What is expected: From the line containing "200 kVA / 200 kW" through the last line of the records, print every line exactly and nothing more.

────────────────────────────────────────

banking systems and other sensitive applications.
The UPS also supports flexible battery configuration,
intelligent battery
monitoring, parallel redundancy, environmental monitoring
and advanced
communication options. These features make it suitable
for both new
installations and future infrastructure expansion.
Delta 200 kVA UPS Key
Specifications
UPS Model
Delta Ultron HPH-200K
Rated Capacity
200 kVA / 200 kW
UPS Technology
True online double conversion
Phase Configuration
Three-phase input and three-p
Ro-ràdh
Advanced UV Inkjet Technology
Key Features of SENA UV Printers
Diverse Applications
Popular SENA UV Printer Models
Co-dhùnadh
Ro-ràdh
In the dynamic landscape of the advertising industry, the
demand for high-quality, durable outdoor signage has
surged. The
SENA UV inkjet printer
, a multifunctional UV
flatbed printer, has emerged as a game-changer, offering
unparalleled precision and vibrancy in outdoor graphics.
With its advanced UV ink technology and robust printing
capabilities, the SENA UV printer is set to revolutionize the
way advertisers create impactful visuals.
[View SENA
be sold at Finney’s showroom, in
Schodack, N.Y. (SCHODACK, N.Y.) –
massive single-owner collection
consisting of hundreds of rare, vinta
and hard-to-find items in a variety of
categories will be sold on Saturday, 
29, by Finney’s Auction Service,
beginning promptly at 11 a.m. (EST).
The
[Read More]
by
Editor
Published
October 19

────────────────────────────────────────

Result for this task:
200 kVA / 200 kW
UPS Technology
True online double conversion
Phase Configuration
Three-phase input and three-p
Ro-ràdh
Advanced UV Inkjet Technology
Key Features of SENA UV Printers
Diverse Applications
Popular SENA UV Printer Models
Co-dhùnadh
Ro-ràdh
In the dynamic landscape of the advertising industry, the
demand for high-quality, durable outdoor signage has
surged. The
SENA UV inkjet printer
, a multifunctional UV
flatbed printer, has emerged as a game-changer, offering
unparalleled precision and vibrancy in outdoor graphics.
With its advanced UV ink technology and robust printing
capabilities, the SENA UV printer is set to revolutionize the
way advertisers create impactful visuals.
[View SENA
be sold at Finney’s showroom, in
Schodack, N.Y. (SCHODACK, N.Y.) –
massive single-owner collection
consisting of hundreds of rare, vinta
and hard-to-find items in a variety of
categories will be sold on Saturday, 
29, by Finney’s Auction Service,
beginning promptly at 11 a.m. (EST).
The
[Read More]
by
Editor
Published
October 19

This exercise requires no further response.